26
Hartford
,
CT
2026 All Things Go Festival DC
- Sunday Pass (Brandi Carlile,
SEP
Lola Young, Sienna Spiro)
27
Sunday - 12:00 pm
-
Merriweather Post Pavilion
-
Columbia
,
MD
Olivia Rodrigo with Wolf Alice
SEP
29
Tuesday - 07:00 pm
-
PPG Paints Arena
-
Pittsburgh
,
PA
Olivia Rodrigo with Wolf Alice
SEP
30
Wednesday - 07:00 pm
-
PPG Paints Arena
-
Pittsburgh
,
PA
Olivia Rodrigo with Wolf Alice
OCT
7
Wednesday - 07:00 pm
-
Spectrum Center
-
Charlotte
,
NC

--------------------------------

PROBLEM DETAILS:
Reproduce exactly, with nothing added, the lines from the one that contains "2026 All Things Go Festival DC" to the end of the data.

FINISHED EXERCISE:
2026 All Things Go Festival DC
- Sunday Pass (Brandi Carlile,
SEP
Lola Young, Sienna Spiro)
27
Sunday - 12:00 pm
-
Merriweather Post Pavilion
-
Columbia
,
MD
Olivia Rodrigo with Wolf Alice
SEP
29
Tuesday - 07:00 pm
-
PPG Paints Arena
-
Pittsburgh
,
PA
Olivia Rodrigo with Wolf Alice
SEP
30
Wednesday - 07:00 pm
-
PPG Paints Arena
-
Pittsburgh
,
PA
Olivia Rodrigo with Wolf Alice
OCT
7
Wednesday - 07:00 pm
-
Spectrum Center
-
Charlotte
,
NC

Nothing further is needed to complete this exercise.